Complete genome sequence analysis of a novel alkane-degrading bacterial strain, Acinetobacter vivianii KJ-1, and its diesel degradation ability

Abstract

With the increasing demand for diesel in various countries, the ecological pollution caused by the improper use, storage, and accidental leakage of diesel needs to be addressed urgently. As an environmentally friendly and cost-effective method, bioremediation generally uses various microorganisms to remove pollutants from the environment. Here, the strain KJ-1, obtained through an enrichment culture using n-dodecane from oil-contaminated soil near a gas station as the substrate, was identified as Acinetobacter vivianii according to its morphology, biochemistry, and molecular biology. The isolate KJ-1 was able to use diesel as a sole carbon source and more than 40% of diesel was degraded after 12 days of incubation with strain KJ-1 in mineral salts medium. The most suitable diesel concentration and nitrogen source concentrations were 4,140 mg/L and 350–700 mg/L, respectively, for diesel degradation and bacterial growth.
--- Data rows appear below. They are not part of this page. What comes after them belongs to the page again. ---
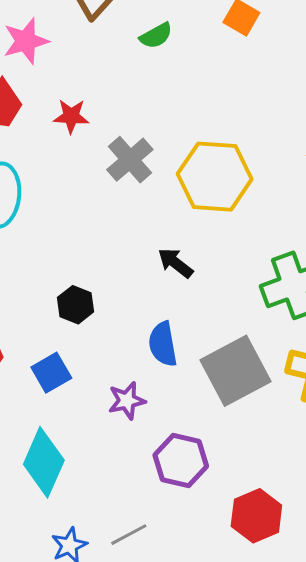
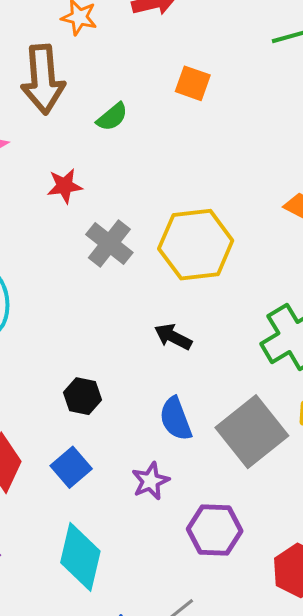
red star: (71, 116) -> (65, 186), moved

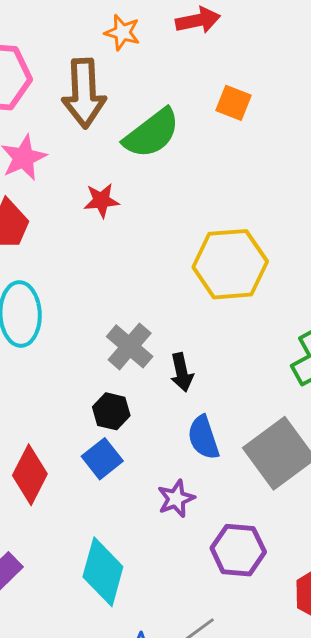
green semicircle: (112, 117) -> (152, 133), size x1.8
gray cross: (109, 244) -> (130, 346), moved
black arrow: (173, 337) -> (182, 372), moved, turned -132
blue square: (71, 467) -> (102, 459), moved

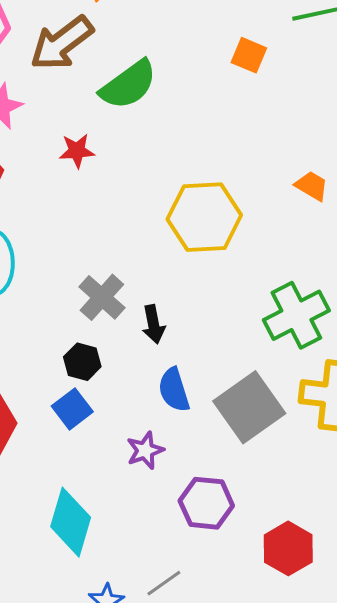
brown arrow: (84, 93) -> (62, 43), turned 54
orange square: (233, 103) -> (249, 55), moved

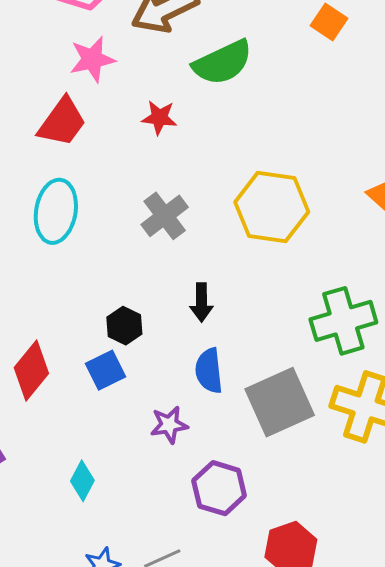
orange square: (249, 55) -> (329, 22), moved
gray cross: (102, 297) -> (165, 216), moved
cyan diamond: (71, 522) -> (82, 481), size x0.6

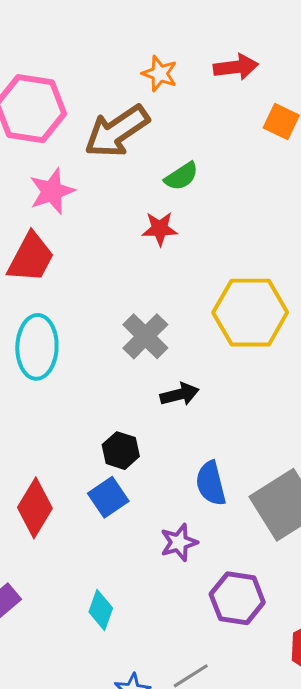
green semicircle: (223, 63) -> (181, 176), size x0.6
red star: (159, 118) -> (160, 229), moved
black arrow: (201, 302) -> (180, 394), moved, turned -96

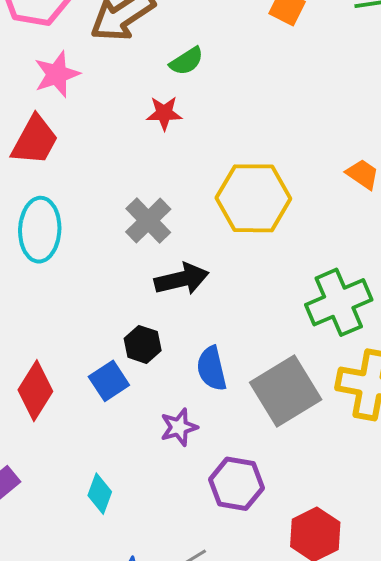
black arrow: (180, 394) -> (182, 279), size x1.4
black hexagon: (121, 451) -> (143, 344), moved

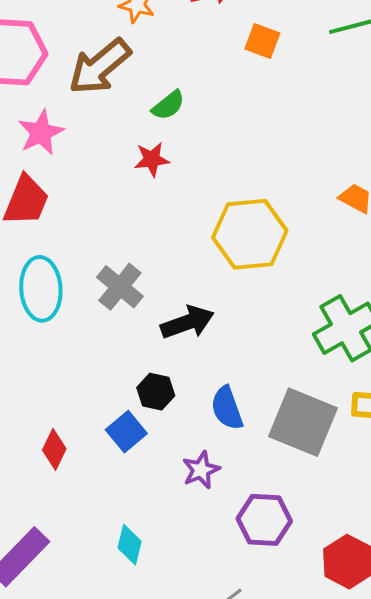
gray cross: (148, 221) -> (120, 287), moved
red diamond: (35, 391) -> (54, 449), size x0.7
gray square: (286, 391) -> (303, 422), turned -30

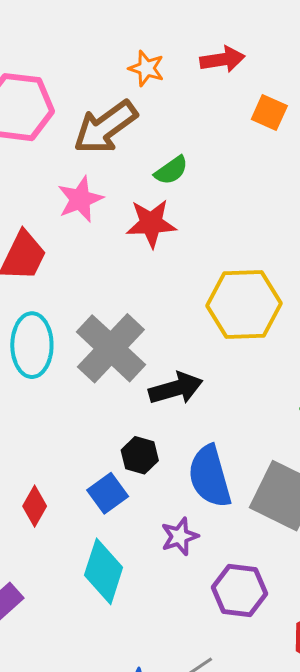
pink star: (41, 133) -> (80, 199), moved
red star: (152, 159) -> (151, 223), size x1.4
gray cross: (120, 287) -> (111, 348), size x1.5
blue semicircle: (227, 408) -> (210, 476), size x1.4
cyan diamond: (130, 545) -> (104, 571), moved, size x1.6

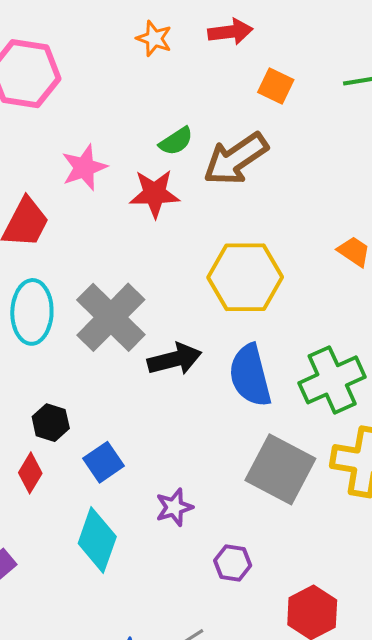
brown arrow: (105, 127) -> (236, 159), moved
black hexagon: (140, 455) -> (51, 423), moved
blue semicircle: (210, 476) -> (250, 375), moved
purple hexagon: (240, 590) -> (233, 563), size x0.7

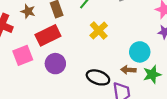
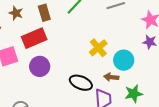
yellow cross: (99, 30) -> (98, 48), moved
green star: (152, 74) -> (134, 94), moved

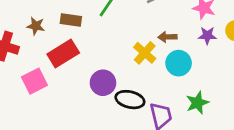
brown rectangle: (44, 13) -> (71, 20), turned -56
purple circle: (40, 66) -> (103, 83), moved
brown arrow: (111, 77) -> (167, 37), moved

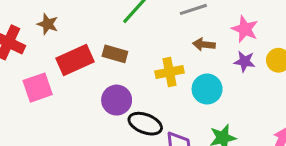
brown rectangle: (71, 20) -> (115, 54), moved
brown arrow: (167, 37) -> (204, 44), moved
yellow cross: (145, 53) -> (169, 72), turned 30

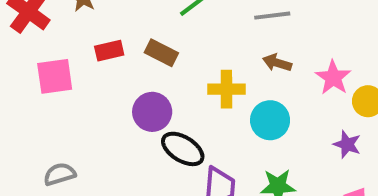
pink star: (245, 29) -> (333, 78), moved
red rectangle: (75, 60) -> (109, 51), size x0.6
purple star: (245, 61) -> (347, 144), moved

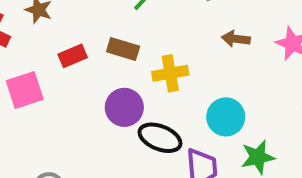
yellow cross: (226, 89) -> (170, 73), moved
cyan circle: (270, 120) -> (226, 117), moved

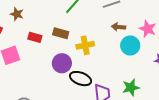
red rectangle: (73, 56) -> (35, 37), turned 40
cyan circle: (226, 117) -> (130, 46), moved

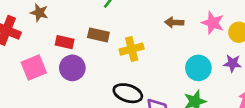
cyan circle: (130, 46) -> (198, 68), moved
purple circle: (62, 63) -> (72, 68), moved

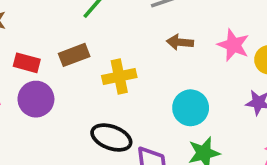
brown rectangle: (98, 35) -> (74, 55), turned -36
cyan circle: (198, 68) -> (191, 108), moved

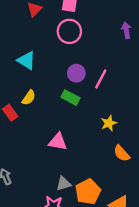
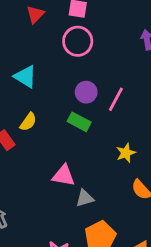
gray triangle: (64, 184) -> (85, 198), moved

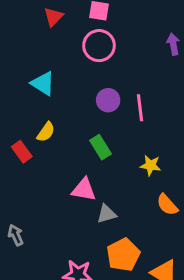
pink line: (116, 99) -> (140, 108), turned -35
green rectangle: (79, 122) -> (101, 147), moved, turned 30
yellow star: (126, 153) -> (151, 165), turned 30

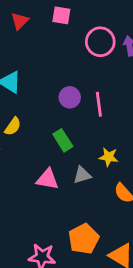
pink circle: (99, 46) -> (100, 42), moved
gray triangle: (107, 214) -> (82, 175), moved

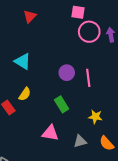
pink square: (61, 15) -> (78, 12), moved
gray triangle: (82, 175) -> (80, 141), moved

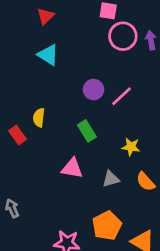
cyan triangle: (23, 61) -> (48, 55), moved
pink line: (88, 78) -> (122, 96), turned 54
yellow semicircle: (25, 94) -> (39, 118), turned 152

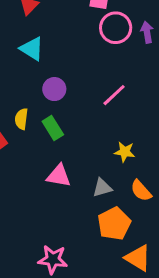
purple circle: (94, 90) -> (54, 89), moved
green rectangle: (87, 131) -> (53, 128), moved
orange pentagon: (107, 226) -> (114, 224), moved

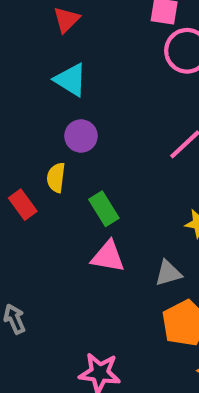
purple circle: (54, 89) -> (81, 136), moved
green rectangle: (53, 128) -> (104, 209), moved

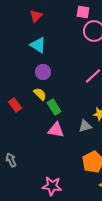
yellow semicircle: (56, 178) -> (40, 94), moved, turned 128
gray triangle: (168, 273) -> (85, 126), moved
The optimal initial pH and temperature for strain KJ-1 growth and diesel degradation were 6.5–8.0 and 20–37°C, respectively. To investigate the diesel-degrading mechanisms of this strain, the complete genome was sequenced and annotated. The complete genome consists of one chromosome with a total length of 3,927,757 base pairs and a G + C content of 41.5%. The genes related to the two-component regulatory system and alkane degradation were analyzed. In addition, two putative alkane monooxygenases were analyzed, and the protein sequences were characterized and compared with other AlkBs in Acinetobacter spp. using sequences downloaded from NCBI. The results demonstrated that A. vivianii KJ-1 may be particularly useful for future bioremediation of diesel-polluted soil.